The code is executed on Microsoft servers. All you need to do on your local computer is start Excel and enter the familiar magical combination "=PY(". Then you can enter the code. Of course, copy-paste works. The syntax is Python, with a slight specificity if you need to access data. The 'Ctrl+Enter' command ignites the code.
The Big Question: Why?
Why do we need Python inside Excel at all? This is the main question, a huge “Why?” Are there any advantages over using the two products independently and exchanging data between them when necessary? Possibly there are, but with a big question mark. And despite all my heavy pondering, I can't find an answer, although I'm trying very hard.
Potential Advantages
- You can avoid installing Python altogether.
- For simple tasks that are more efficiently solved by code than by built-in Excel tools, you don't need to multiply entities: both code and data can live inside one file.
- Another reason to utilize this feature is as a substitute for Microsoft Excel macros, especially if you're well-acquainted with Python but not with macros. Thanks to @alexandershelupinin who pointed this out.
- And perhaps something else that I'm not aware of or haven't thought of.
My Personal Take
Thinking soberly, I can't come up with anything rational and sensible, which would require forgetting Python in Excel as an unnecessary toy. But! Procrastination and/or curiosity force me to figure out the feature and come up with scenarios for using it. A man is weak (I definitely am), can't resist temptations. The result of my weakness is this material.
First Impressions
According to my disgusting habit, instead of starting the process by carefully reading relevant documentation, I started exploring the feature by using the simplest and most effective of all methods, namely the "trial and error method". Which, as often happens, led to several hours of bouncing from one elementary mistake to another and a waste of time and nervous energy. Common sense prevailed and - wonder of wonders! - after reading the documentation (see links below), the mystery was solved.

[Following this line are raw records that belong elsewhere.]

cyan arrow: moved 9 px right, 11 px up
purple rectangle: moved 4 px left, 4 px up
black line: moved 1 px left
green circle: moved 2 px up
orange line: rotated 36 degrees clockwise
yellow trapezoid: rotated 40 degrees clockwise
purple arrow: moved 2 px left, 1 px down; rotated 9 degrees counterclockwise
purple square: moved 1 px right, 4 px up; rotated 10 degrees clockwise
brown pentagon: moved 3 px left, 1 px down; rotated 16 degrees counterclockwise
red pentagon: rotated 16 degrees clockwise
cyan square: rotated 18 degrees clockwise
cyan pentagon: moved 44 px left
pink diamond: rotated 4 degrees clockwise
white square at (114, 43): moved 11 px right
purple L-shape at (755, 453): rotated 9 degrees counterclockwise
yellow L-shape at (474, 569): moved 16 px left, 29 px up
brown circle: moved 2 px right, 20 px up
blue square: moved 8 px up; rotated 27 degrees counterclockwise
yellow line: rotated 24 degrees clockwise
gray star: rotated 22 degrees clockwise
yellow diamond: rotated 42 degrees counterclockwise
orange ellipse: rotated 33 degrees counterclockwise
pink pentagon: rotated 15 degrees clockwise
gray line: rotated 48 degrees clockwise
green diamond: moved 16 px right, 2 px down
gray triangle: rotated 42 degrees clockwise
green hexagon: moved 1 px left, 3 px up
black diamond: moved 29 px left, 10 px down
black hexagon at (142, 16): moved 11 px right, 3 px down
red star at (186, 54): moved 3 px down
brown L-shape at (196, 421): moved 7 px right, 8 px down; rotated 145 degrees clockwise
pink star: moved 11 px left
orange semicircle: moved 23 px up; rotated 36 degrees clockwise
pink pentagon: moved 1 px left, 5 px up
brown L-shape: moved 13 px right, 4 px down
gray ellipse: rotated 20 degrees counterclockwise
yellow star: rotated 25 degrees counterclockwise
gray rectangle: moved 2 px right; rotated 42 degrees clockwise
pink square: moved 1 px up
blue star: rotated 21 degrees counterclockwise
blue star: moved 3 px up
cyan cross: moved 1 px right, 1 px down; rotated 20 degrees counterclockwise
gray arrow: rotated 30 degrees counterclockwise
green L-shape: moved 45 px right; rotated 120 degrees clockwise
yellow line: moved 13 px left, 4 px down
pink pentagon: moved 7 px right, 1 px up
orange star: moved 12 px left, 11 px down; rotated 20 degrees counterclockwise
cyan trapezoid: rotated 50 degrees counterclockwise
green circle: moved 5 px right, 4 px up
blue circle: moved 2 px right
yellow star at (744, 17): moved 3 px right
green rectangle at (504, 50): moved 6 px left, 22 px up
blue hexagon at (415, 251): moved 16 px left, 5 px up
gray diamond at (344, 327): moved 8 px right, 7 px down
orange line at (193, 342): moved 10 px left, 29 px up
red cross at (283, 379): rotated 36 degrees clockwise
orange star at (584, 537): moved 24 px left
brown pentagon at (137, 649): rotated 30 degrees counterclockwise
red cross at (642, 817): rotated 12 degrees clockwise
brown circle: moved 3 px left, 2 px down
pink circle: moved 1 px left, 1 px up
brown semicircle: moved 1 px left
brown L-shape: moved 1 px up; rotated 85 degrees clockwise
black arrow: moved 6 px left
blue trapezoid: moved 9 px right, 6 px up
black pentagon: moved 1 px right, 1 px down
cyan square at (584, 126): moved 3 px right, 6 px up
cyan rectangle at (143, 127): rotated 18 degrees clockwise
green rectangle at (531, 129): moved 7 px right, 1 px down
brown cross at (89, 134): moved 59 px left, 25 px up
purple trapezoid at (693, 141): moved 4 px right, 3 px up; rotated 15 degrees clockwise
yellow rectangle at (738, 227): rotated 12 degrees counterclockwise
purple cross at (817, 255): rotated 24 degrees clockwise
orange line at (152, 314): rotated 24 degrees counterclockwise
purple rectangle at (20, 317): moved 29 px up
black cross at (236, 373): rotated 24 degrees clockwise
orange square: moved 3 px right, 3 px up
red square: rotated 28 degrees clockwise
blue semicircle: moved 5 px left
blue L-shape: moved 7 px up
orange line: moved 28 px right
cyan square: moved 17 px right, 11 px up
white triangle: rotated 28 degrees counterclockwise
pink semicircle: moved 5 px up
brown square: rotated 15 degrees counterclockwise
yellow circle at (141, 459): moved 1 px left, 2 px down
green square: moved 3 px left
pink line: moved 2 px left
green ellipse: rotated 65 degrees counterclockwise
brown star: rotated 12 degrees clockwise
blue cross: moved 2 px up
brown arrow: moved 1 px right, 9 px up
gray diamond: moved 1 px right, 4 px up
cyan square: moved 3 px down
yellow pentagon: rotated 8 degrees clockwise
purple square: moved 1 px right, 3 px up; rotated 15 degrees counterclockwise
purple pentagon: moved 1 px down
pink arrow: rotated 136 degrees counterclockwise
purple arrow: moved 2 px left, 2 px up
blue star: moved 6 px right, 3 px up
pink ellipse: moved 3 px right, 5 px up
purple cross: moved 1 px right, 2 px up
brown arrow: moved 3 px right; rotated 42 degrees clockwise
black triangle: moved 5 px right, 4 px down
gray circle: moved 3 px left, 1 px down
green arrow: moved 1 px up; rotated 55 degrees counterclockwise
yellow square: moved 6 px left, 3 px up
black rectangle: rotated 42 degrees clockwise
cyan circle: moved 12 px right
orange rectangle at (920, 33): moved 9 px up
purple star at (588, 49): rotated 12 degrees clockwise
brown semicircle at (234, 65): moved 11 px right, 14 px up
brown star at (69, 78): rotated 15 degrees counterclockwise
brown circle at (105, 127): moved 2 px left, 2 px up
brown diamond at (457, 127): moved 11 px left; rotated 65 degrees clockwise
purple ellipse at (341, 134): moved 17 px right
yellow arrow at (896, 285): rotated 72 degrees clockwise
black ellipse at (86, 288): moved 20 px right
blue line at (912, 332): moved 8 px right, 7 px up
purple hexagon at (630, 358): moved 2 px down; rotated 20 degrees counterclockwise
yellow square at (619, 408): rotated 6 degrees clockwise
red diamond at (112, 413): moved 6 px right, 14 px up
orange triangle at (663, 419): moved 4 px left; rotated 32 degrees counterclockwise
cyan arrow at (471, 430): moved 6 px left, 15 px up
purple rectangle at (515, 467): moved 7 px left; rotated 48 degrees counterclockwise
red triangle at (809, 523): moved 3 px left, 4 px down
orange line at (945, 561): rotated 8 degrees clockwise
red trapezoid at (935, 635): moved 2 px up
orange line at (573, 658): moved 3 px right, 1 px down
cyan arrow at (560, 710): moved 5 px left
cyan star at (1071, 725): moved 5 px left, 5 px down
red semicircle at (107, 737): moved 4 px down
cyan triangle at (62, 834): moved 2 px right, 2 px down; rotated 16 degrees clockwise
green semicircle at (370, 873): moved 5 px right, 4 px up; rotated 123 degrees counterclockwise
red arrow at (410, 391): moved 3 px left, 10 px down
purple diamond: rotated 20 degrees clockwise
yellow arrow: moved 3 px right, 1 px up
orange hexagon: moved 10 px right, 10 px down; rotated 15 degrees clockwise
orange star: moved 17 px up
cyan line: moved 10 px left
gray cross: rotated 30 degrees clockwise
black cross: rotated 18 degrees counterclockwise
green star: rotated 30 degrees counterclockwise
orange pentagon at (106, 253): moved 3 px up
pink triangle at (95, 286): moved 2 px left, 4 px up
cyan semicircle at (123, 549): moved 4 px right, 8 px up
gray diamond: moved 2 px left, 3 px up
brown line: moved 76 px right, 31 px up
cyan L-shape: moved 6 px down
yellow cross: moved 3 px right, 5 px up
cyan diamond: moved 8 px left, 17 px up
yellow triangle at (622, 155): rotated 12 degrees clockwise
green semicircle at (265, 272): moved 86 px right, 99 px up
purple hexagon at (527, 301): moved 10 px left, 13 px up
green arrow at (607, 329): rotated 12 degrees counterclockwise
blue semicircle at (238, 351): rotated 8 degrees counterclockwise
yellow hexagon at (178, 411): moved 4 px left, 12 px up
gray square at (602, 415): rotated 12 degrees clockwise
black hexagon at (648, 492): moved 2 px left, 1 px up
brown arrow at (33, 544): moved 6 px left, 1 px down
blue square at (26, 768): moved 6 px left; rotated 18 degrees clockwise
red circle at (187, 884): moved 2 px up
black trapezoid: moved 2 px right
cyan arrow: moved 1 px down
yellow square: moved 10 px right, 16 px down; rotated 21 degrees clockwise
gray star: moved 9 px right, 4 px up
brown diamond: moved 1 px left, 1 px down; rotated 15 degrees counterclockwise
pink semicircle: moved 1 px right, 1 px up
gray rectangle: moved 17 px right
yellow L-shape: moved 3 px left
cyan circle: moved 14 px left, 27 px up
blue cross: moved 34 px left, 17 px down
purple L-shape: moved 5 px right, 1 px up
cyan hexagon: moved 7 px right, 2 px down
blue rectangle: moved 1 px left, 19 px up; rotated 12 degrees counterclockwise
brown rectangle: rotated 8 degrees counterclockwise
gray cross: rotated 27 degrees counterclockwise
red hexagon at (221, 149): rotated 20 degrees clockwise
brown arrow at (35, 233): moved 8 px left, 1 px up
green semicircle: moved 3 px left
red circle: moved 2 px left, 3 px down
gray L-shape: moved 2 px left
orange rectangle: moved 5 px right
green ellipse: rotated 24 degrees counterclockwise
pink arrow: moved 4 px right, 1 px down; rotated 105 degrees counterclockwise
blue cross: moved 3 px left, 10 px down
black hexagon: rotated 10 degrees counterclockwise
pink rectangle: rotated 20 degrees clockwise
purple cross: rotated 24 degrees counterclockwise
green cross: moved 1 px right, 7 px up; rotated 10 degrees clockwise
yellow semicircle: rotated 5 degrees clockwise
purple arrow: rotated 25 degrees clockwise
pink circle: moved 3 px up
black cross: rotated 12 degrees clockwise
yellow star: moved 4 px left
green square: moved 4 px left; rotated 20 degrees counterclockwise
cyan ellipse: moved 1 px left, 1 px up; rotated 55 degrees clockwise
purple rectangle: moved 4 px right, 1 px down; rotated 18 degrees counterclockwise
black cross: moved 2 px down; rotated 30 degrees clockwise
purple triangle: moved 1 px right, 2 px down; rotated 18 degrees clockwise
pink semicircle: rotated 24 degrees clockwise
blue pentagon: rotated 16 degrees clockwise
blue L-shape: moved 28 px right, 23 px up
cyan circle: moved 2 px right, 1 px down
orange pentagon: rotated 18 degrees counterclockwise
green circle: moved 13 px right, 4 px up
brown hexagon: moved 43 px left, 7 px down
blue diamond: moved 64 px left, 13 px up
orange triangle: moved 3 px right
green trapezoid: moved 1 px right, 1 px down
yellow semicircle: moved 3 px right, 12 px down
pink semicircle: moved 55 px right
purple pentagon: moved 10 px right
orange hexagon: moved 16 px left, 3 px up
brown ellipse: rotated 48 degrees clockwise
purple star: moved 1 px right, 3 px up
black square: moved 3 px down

As it turned out, the fact that the code runs on Microsoft's servers has side effects: time delay, can't install third party libraries, accessing data outside the current workbook only via Power Query, can't save data outside the current workbook, etc.
Plus, Python syntax is often with adjustments for "living inside Excel". For example, to assign the value from cell B2 to a variable, we write x = xl("B2"). And of course, writing code inside Excel's formula bar is a pleasure for perverts. Although there is nothing stopping you from writing in a text editor and then copy-pasting. With all the big and small "BUTs".
Let me try it on a real-life use case.
Epic Fail
Since mid-January this year, 2023, I've been having a peculiar romance with Garmin, specifically its sports watches, mobile app, and personal account. This wasn't your everyday romance; it was a dance of numbers and data. Every week, like clockwork, I would download and process various sets of data—workouts, breathing exercises, and more. Then, I would merge these with records of my resting heart rate and HRV. My trusty Python script managed all this seamlessly. But one day, in a mix of curiosity and perhaps a dash of procrastination, I wondered: Could Excel's new Python feature handle this?
With optimism, I dove in. I imagined my CSV file, brimming with raw data from the Activities section of my Garmin account, being effortlessly tamed by this new Excel Python integration. I dreamt of easy summarizations, data pulls, merges, and updates. But reality had other plans. After several grueling hours, I had to admit defeat and put this challenge aside.
And Now It Worked
Working with CSV: reading and processing data
As part of my “romantic” routine I need to supplement my Garmin data with heart rate readings from the Elite HRV app. The non-PRO version of Elite HRV doesn't allow for direct data exports, but with a simple request, they send you a link to download an archive of TXT files. These files contain RR intervals—each representing the milliseconds between heartbeats. A cardiologist may task you with extracting heart rate readings from these intervals and plotting a graph to show heart rate fluctuations over time.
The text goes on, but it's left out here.